Rosa and I are days away from embarking on something very different for us. Starting October first I will be REQUIRED to have frequent O’s. Starting with O’s every other day and then daily…...with teases in-between.
This is something Rosa and I have discussed in the past and that we just never went ahead and did, but we were both curious as to what effect frequent O’s could have on me rather than my usual rare ones.
I can’t recall how long it’s been since I had any sort of routine in which I had one more frequently than once a week and normally much less than that. For a long time my usual situation led to one O about every month, though sometimes when I had that O, I might get another follow-up soon after to really ‘empty me out’ before again having none for weeks.
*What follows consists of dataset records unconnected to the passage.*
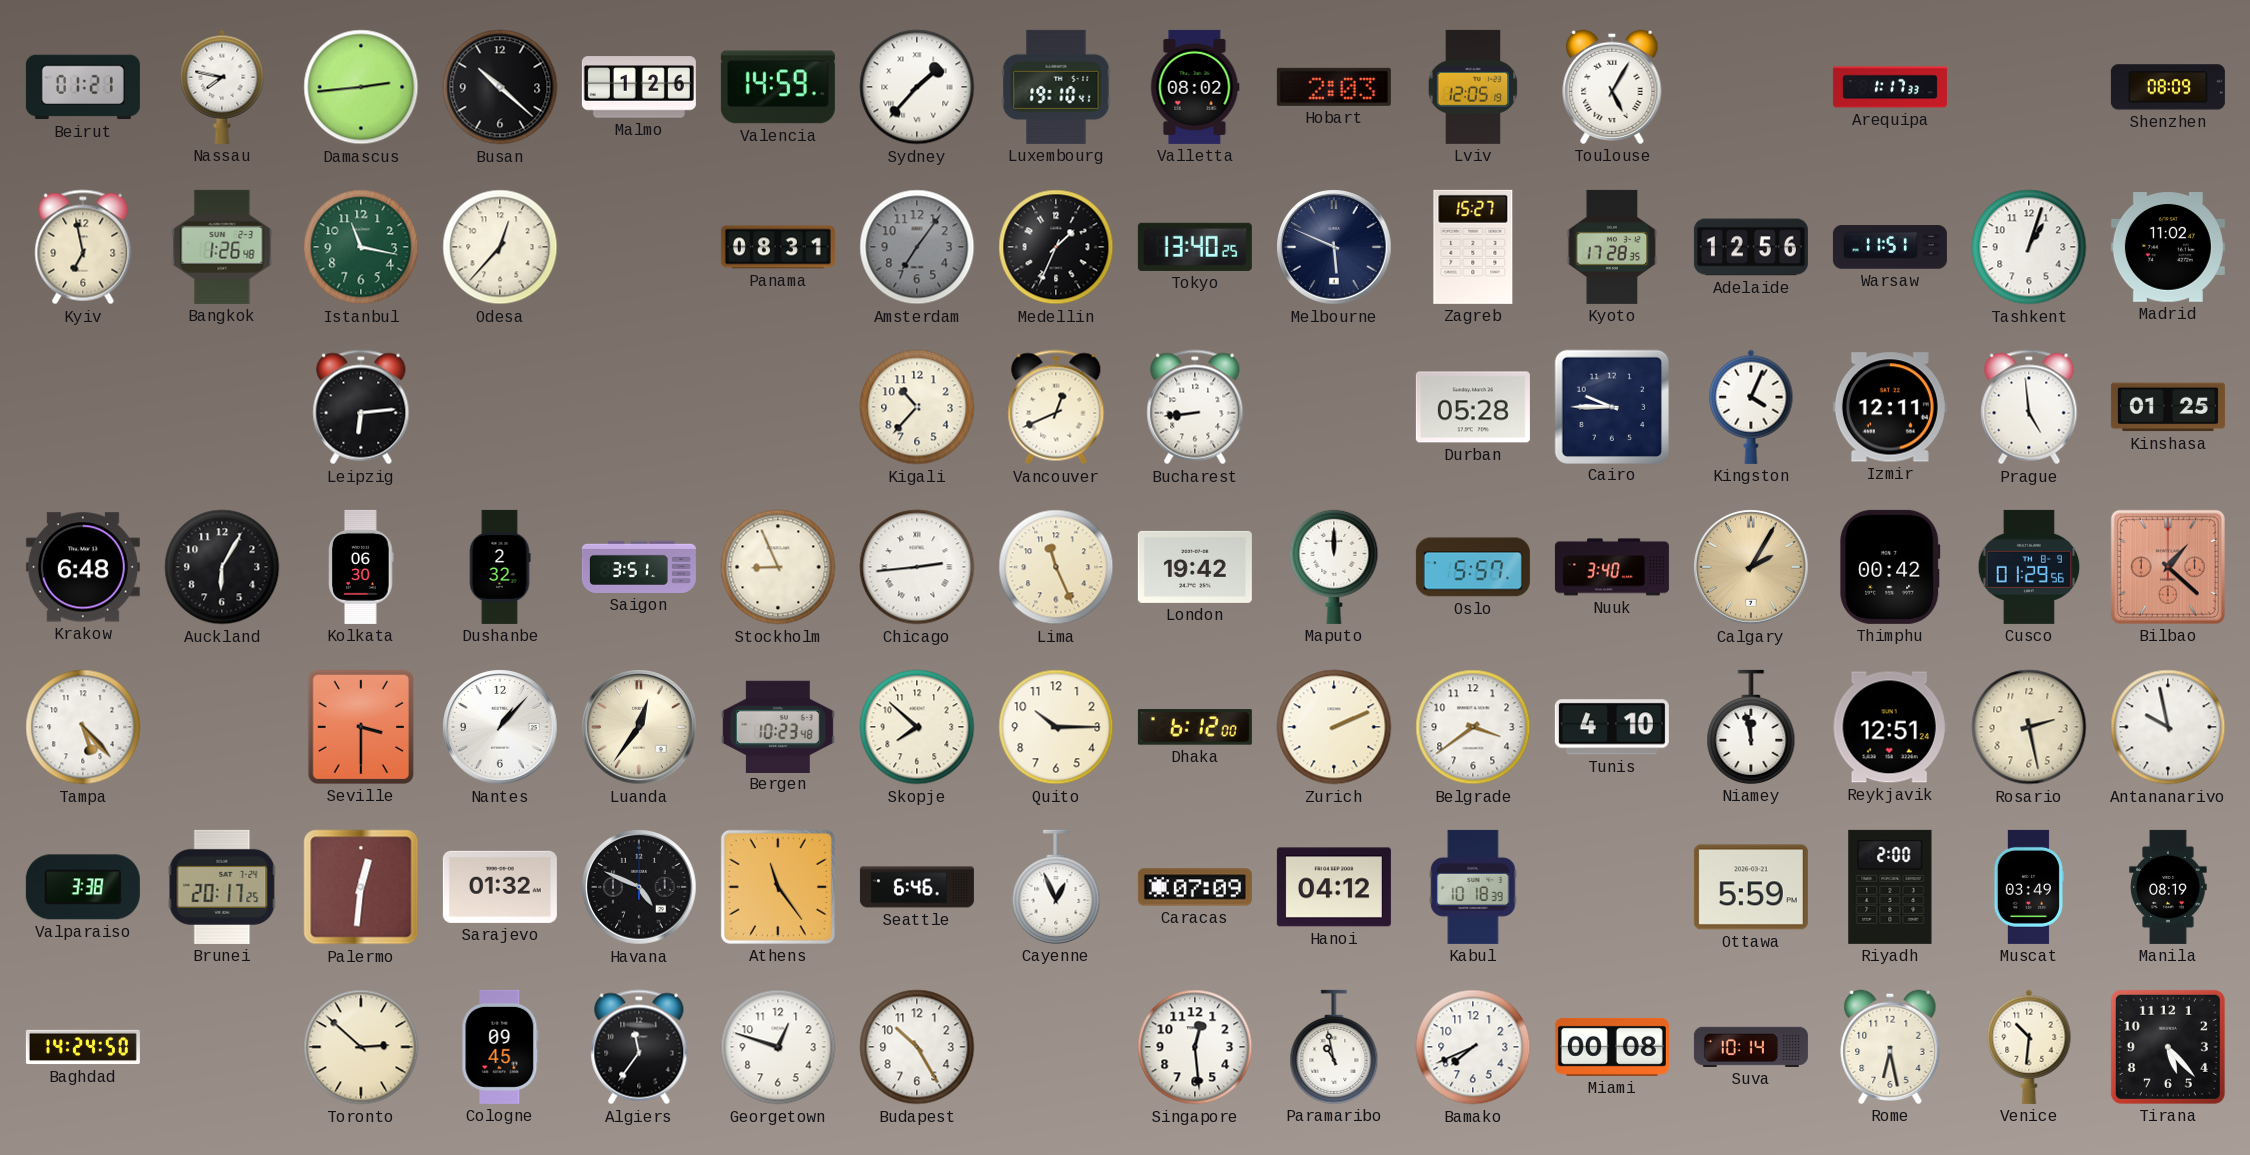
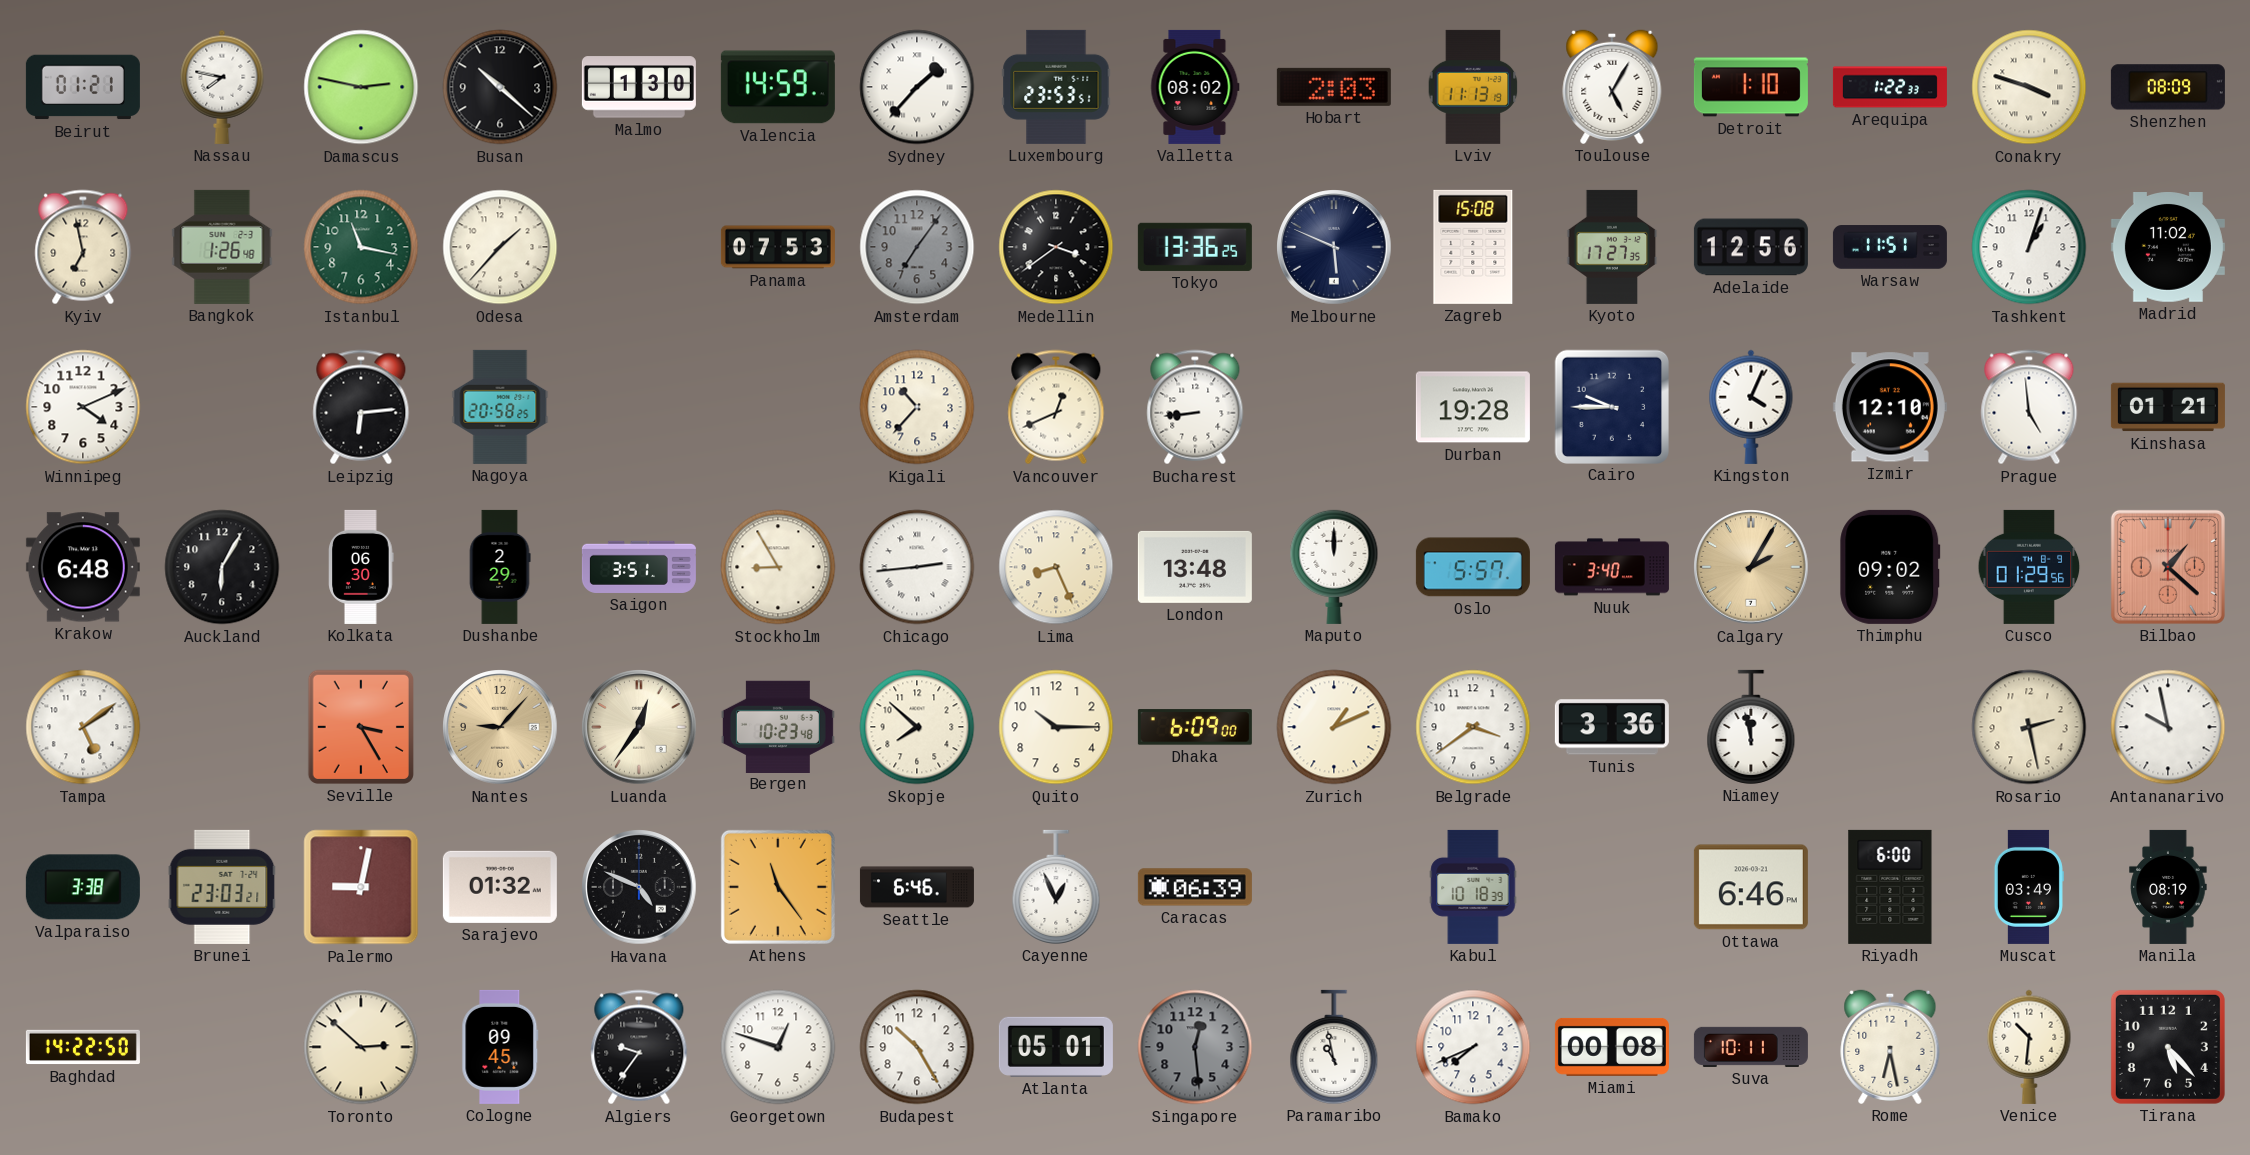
Damascus: 2:44 -> 2:47
Malmo: 1:26 -> 1:30
Luxembourg: 19:10 -> 23:53
Lviv: 12:05 -> 11:13
Detroit: none -> 1:10
Arequipa: 1:17 -> 1:22
Conakry: none -> 3:48
Odesa: 12:37 -> 1:37
Panama: 08:31 -> 07:53
Medellin: 1:34 -> 3:39
Tokyo: 13:40 -> 13:36
Zagreb: 15:27 -> 15:08
Kyoto: 17:28 -> 17:27
Winnipeg: none -> 4:11
Nagoya: none -> 20:58
Durban: 05:28 -> 19:28
Izmir: 12:11 -> 12:10
Kinshasa: 01:25 -> 01:21
Dushanbe: 2:32 -> 2:29
Stockholm: 8:56 -> 8:55
Lima: 11:26 -> 8:26
London: 19:42 -> 13:48
Thimphu: 00:42 -> 09:02
Tampa: 5:23 -> 5:09
Seville: 3:30 -> 3:25
Nantes: 1:07 -> 9:07
Nantes dial: white -> champagne
Dhaka: 6:12 -> 6:09
Zurich: 2:11 -> 1:11
Tunis: 4:10 -> 3:36
Reykjavik: 12:51 -> none
Brunei: 20:17 -> 23:03
Palermo: 12:31 -> 9:02
Caracas: 07:09 -> 06:39
Hanoi: 04:12 -> none
Ottawa: 5:59 -> 6:46
Riyadh: 2:00 -> 6:00
Baghdad: 14:24 -> 14:22
Algiers: 11:36 -> 9:36
Atlanta: none -> 05:01
Singapore dial: white -> grey
Suva: 10:14 -> 10:11
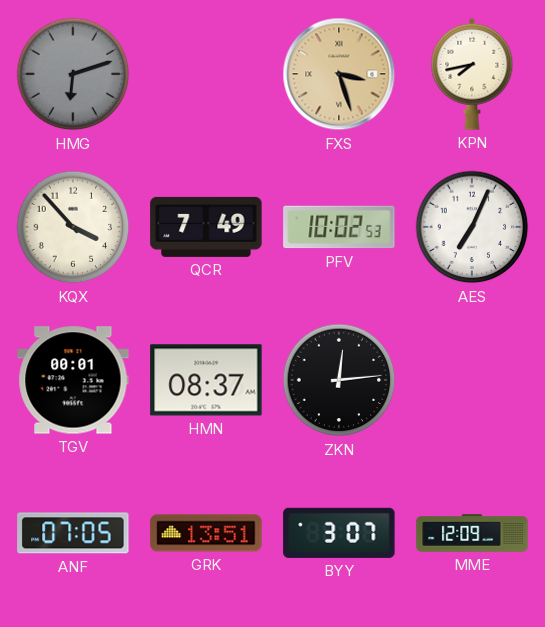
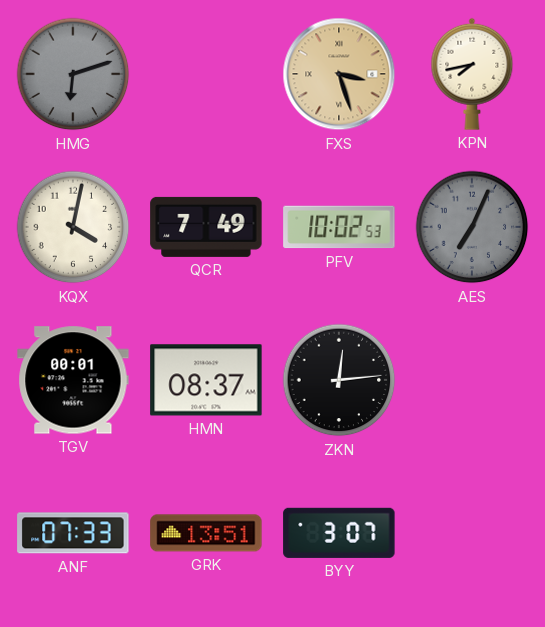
KQX: 3:53 -> 4:02
AES dial: white -> grey
ANF: 07:05 -> 07:33
MME: 12:09 -> none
The thing is…..as I’ve confessed here before…… I am getting to a point where I just don’t feel very sexual anymore, which is not something either of us ever had as a goal. So we are thinking that maybe a month long ‘retraining’ of my body to have, enjoy, and then come to want o’s more frequently will make our rules more challenging and perhaps re-energize me sexually.
And to keep a sort of dominant edge of me not being to make the decision for myself even with O’s, the expectation is that having one will be just as out of my control as not having them used to be. In other words, if say after a few days I feel like “OK, enough, I’m good,” it will still be a ‘too bad, you MUST.’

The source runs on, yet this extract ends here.